Exploratory Data Analysis of Coffee Reviews Dataset

In this blog post, we’ll dive into an exploratory data analysis (EDA) of a coffee reviews datase. Using Python, we’ll analyze coffee reviews from around the world, examining different attributes to uncover insights and trends. By the end, you’ll understand how data analysis can reveal patterns in coffee quality, preferences, and pricing.

Overview of the Coffee Dataset

The dataset is from Kaggle and can be downloaded here.

This dataset contains a collection of coffee reviews, each detailing various attributes related to specific coffee brands, their roasters, and ratings.
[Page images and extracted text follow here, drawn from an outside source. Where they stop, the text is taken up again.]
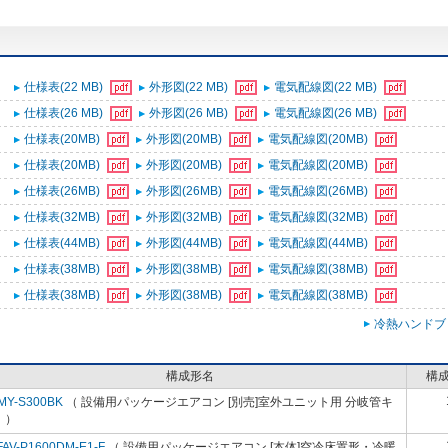
仕様表(22 MB)
外形図(22 MB)
電気配線図(22 MB)
仕様表(26 MB)
外形図(26 MB)
電気配線図(26 MB)
仕様表(20MB)
外形図(20MB)
電気配線図(20MB)
仕様表(20MB)
外形図(20MB)
電気配線図(20MB)
仕様表(26MB)
外形図(26MB)
電気配線図(26MB)
仕様表(32MB)
外形図(32MB)
電気配線図(32MB)
仕様表(44MB)
外形図(44MB)
電気配線図(44MB)
仕様表(38MB)
外形図(38MB)
電気配線図(38MB)
仕様表(38MB)
外形図(38MB)
電気配線図(38MB)
冷熱ハンドブ
構成形名
構
MY-S300BK
（ 設備用パッケージエアコン [別売]室外ユニット用 分岐管キ
 ）
FAV-P1600DM-E1-F
（ 設備用パッケージエアコン [本体]空冷床置形・冷暖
Key columns in this dataset include:

Name: Brand name of the coffee
Roaster: Name of the company or person roasting the coffee
Roast: Type of roast, such as Light or Medium
Loc_Country: Country of the roaster
Origin: Origin country of the coffee beans
100g_USD: Price per 100 grams in USD
Rating: Rating of the coffee, on a numerical scale
Review_Date: Date of the coffee review
Review: Detailed text review of the coffee

Each of these columns provides us with useful information to explore, and we’ll use Python to analyze how these attributes impact coffee ratings and what we can learn about the coffee industry.

Setup and Imports

We start by importing the necessary libraries:

import pandas as pd
import matplotlib.pyplot as plt
import seaborn as sns
from sklearn.feature_extraction.text import CountVectorizer
import warnings
warnings.filterwarnings('ignore')

These libraries help us load, analyze, and visualize our data. We’ll use pandas for data handling, matplotlib and seaborn for visualizations, and CountVectorizer from sklearn to help analyze text data in the reviews.
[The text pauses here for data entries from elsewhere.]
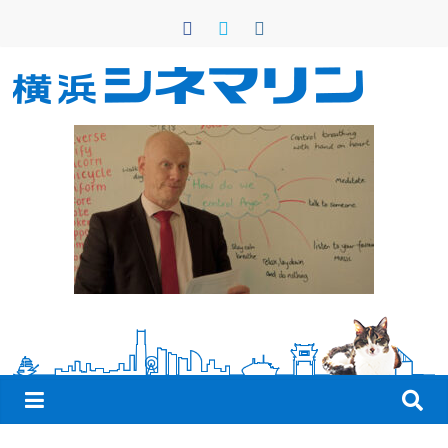
コ
ン
テ
ン
横
ツ
へ
浜
ス
キ
シ
ッ
プ
ネ
マ
リ
ン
1. How Do Coffee Ratings Vary by Roast Type?

Our first exploration focuses on understanding how the type of roast influences the ratings. Do certain roasts consistently receive higher ratings than others?
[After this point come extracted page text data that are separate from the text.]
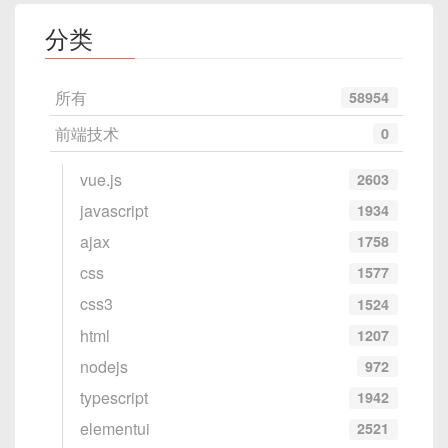
catch
(
Exception
 ex
)
内存地址 ↑

分类
import
{
+--------+--------+--------+----
import
 threading

                Console
.
WriteLine
(
----+

}
所有
58954
| 0x78   | 0x56   | 0x34   | 0x1
# 创建服务端
finally
2   |

server_socket 
=
 socket
.
socket
(
sock
前端技术
0
{
+--------+--------+--------+----
server_socket
.
bind
(
(
"127.0.0.1"
,
6
// 断开连接
----+
server_socket
.
listen
(
5
)
vue.js
2603
if
(
modbusClient
.
C
clients 
=
[
]
{
javascript
1934
大端示例
：
                    modbusClient
.
D
ajax
1758
def
handle_client
(
conn
,
 addr
)
:
}
css
print
(
f"新客户端加入: 
{
addr
}
"
)
1577
内存地址 ↑

}
while
True
:
+--------+--------+--------+----
css3
1524
}
try
:
----+

}
html
1207
            data 
=
 conn
.
recv
(
1024
)
| 0x12   | 0x34   | 0x56   | 0x7
}
nodejs
972
if
not
 data
:
8   |

break
+--------+--------+--------+----
typescript
1942
确保PLC的IP地址、端口和寄存器地址是正确的，并
print
(
f"
{
addr
}
: 
{
data
}
----+
elementui
2521
且你有足够的权限去访问PLC的资源。上述代码中的
for
 client 
in
 clients
:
To answer this, we’ll calculate the median rating for each roast type:

df_grouped = df.groupby('roast')['rating'].median().reset_index().sort_values('rating', ascending=False)

sns.barplot(x=df_grouped.roast, y=df_grouped.rating, palette='flare', hue=df_grouped.rating)
plt.title('Median Coffee Ratings by Roast Type')
plt.ylabel('Median Rating')
plt.ylim((80, 100))
plt.show()

This bar plot reveals which roast types receive the highest ratings, helping us understand if lighter or darker roasts are generally preferred by reviewers.

2. Is There a Correlation Between Price and Rating?

Next, we’ll explore the relationship between price per 100 grams and coffee rating to see if higher-priced coffees generally receive better ratings.

First, let’s calculate the correlation coefficient:

df[['100g_USD', 'rating']].corr()

Then, we’ll visualize this relationship with a scatter plot and add a regression line for better clarity:

plt.figure(figsize=(8,8))
sns.scatterplot(x=df['100g_USD'], y=df['rating'], hue=df['roast'], palette='viridis')
sns.regplot(x=df['100g_USD'], y=df['rating'], scatter=False, color='red', line_kws={"linewidth": 2})
plt.title('Relationship of Rating and Price')
plt.show()

This analysis will tell us if more expensive coffees tend to score higher, providing insight into the perceived value of pricier brands.

3. Distribution of Ratings Across Coffee Brands

Our third question looks at the distribution of ratings across different coffee brands. Which brands consistently receive high marks?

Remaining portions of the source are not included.